# Elmer's Scotty



## reFlad (Jan 2, 2011)

Here's the Elmer's Scotty, finished a few weeks ago, but just didn't have the time to post it. 

[ame]http://www.youtube.com/watch?v=6_JlUXvYfFI[/ame]

My son and I worked this project together. He sure can shine the metal well. He is 12 and loves spending time in the workshop. 







Had to re-do the shaft, as the first go was just too loose. 
It fired right up when the tighter tolerances held the air where it was supposed to go. 






Had a bit of trouble soldering the crankshaft pin. Otherwise it went real well. It was fun to see this one run so well. My nephew got it run with his breath, albeit red face and all. 






I ended up giving this to my son on Christmas. He was surprised, and loves to watch it go. It now resides on his bookshelf. 






Happy New Year!


----------



## arnoldb (Jan 3, 2011)

Very nice Scotty Ronald Thm: - And a Happy New Year to you and the budding young machinist too!
It's great to involve your son in the shop - I'm sure it will teach him a lot.
BTW - can I borrow him at some point ? I'm too lazy to do polishing; he will be a handy lad to have around 
Kind regards, Arnold


----------



## reFlad (Jan 14, 2011)

Thanks Arnold.

It wasn't as tough as the first one, and since I wasn't in it alone, it didn't seem to take as long. 

I didn't take the time to document it like I wanted. I took a few pics on the first day, and then got too involved in it. 

My son would love to venture, however that is just a bit too far away. 

It's been a bit too cold to work anything these last few weeks - a high of -5 F (-21 C)on Tuesday. 

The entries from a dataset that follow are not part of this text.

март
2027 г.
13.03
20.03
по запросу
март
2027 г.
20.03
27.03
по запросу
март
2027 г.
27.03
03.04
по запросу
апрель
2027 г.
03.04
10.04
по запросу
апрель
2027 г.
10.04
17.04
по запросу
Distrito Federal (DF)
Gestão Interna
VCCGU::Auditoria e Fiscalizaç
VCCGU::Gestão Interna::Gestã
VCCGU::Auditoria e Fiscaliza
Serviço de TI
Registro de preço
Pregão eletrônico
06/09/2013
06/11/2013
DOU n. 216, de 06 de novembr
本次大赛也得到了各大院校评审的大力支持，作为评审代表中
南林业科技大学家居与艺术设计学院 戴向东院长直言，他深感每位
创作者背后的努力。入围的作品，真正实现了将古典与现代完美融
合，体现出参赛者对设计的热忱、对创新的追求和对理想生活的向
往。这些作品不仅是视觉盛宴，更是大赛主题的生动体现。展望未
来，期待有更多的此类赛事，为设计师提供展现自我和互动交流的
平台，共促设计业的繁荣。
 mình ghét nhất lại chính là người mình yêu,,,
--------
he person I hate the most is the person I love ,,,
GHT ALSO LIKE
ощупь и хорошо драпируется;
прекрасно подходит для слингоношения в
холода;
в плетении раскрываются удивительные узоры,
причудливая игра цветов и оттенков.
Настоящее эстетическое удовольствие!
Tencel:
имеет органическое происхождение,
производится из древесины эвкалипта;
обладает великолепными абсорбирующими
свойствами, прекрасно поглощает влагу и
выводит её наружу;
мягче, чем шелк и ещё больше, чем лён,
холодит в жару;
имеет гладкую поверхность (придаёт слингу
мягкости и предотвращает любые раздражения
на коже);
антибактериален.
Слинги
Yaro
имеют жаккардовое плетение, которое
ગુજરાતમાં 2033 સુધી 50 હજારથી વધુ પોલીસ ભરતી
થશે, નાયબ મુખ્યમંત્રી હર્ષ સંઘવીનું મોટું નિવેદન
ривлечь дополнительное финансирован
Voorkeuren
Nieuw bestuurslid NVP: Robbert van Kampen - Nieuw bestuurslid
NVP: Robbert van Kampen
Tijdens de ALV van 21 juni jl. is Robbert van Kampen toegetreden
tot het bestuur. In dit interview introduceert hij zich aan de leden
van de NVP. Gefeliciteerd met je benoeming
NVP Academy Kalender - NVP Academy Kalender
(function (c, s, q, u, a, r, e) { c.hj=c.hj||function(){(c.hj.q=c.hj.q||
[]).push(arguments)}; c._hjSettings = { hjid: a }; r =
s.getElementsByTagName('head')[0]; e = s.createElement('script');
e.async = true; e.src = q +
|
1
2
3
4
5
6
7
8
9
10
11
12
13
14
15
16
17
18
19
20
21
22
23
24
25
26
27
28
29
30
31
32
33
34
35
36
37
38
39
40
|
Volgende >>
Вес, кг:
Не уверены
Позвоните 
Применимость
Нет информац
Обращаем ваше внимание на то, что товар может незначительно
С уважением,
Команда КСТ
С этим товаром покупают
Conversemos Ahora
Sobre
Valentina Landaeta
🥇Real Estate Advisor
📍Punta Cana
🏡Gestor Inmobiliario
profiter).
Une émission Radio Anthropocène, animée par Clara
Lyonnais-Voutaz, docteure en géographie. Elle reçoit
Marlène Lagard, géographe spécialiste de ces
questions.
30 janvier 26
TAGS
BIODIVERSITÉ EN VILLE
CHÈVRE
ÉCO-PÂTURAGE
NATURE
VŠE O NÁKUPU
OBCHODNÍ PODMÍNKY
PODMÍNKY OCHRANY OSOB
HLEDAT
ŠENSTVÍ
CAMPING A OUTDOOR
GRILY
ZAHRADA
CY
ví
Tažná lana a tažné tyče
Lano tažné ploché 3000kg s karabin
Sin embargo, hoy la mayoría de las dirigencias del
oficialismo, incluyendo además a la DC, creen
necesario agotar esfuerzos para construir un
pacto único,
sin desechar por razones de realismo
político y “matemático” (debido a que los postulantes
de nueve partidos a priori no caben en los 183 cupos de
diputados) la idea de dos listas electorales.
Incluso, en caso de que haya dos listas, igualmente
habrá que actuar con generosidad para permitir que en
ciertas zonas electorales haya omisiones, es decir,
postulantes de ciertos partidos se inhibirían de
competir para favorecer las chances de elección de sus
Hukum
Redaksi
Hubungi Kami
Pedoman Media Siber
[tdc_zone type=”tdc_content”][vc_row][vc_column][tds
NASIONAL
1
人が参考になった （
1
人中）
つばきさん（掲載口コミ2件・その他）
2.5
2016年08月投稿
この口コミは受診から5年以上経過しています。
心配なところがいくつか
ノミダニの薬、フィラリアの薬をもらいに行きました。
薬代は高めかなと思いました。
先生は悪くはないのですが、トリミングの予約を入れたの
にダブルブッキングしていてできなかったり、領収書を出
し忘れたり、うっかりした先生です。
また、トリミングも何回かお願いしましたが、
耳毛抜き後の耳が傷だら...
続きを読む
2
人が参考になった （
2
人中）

Don't yet know what the next one will be. Would like to try something with a steamchest. Any suggestions? 

Later,

Ronald


----------



## b.lindsey (Jan 14, 2011)

Must have missed this back in early Jan when originally posted. That is one of the nicest Scotty's I have seen and all the more special because it was done as a father/son project. Beautiful finish and it obviously runs very well too 

Regards,

Bill


----------



## reFlad (Jan 14, 2011)

Thanks Bill, for your kind comments. 

We had a lot of fun.

Ronald


----------



## rleete (Jan 14, 2011)

PLEASE remove the music! I like to hear the engine, and the comments, if any made by the owner. The music just covers it up.


----------



## Troutsqueezer (Jan 14, 2011)

I like the music, and the engine too. I wish my Dad made things like that with me when I was a kid.


----------



## arnoldb (Jan 15, 2011)

Ronald, you'll find things get quicker and slightly easier to do as you're progressing along 

Elmer's engines with steam chests are all a bit more work to do; The "simplest" one in my opinion would be the #6 Slider, but just note that it has some very small parts. If you're not comfortable with the small bits, you could always scale it up a bit. I haven't gotten around to building this one myself, but Kevin (ksouers) has a nice build log here.

Other with slide valves are the #29, #33 and #43 - of which #43 would also be a good choice - IIRC that was Zee's first or second build 

Kind regards, Arnold


----------



## zeeprogrammer (Jan 15, 2011)

Hi Ronald...

The #43, a horizontal mill engine) was my 3rd engine. The 1st was a Model 2A from castings and the 2nd was a Launch engine.

The #43 is fun and I have no doubt you can build it. As a newbie (me) I don't think I would have been successful had I not done the Launch first.

I had bought the kit from Little Machine Shop. With that I got the build manual, not just the drawings. Comes with metal but you're really buying the build manual. If you mess up a part...you're buying more metal.

Here's a link. Some members will warn you not to go down that hole...it's very deep. :big: (My threads tend to be long)

http://www.homemodelenginemachinist.com/index.php?topic=5506.0


----------



## doubletop (Feb 17, 2012)

Love it.........


----------



## hdwrench1 (Feb 18, 2012)

Nice job Ronald,
I'm finishing up one of these. I'll post some photo's when I have time to finish it up.

Your son does nice polishing work. :bow:

Cheers
Wayne


----------



## lazylathe (Feb 18, 2012)

Very nice!!!! ;D

And that is some amazing shine on all those parts!
Great little runner and a wonderful father/son project!

Looking forward to the next one!

Andrew


----------



## doubletop (Feb 22, 2012)

Looks like its the month for Scotty's


----------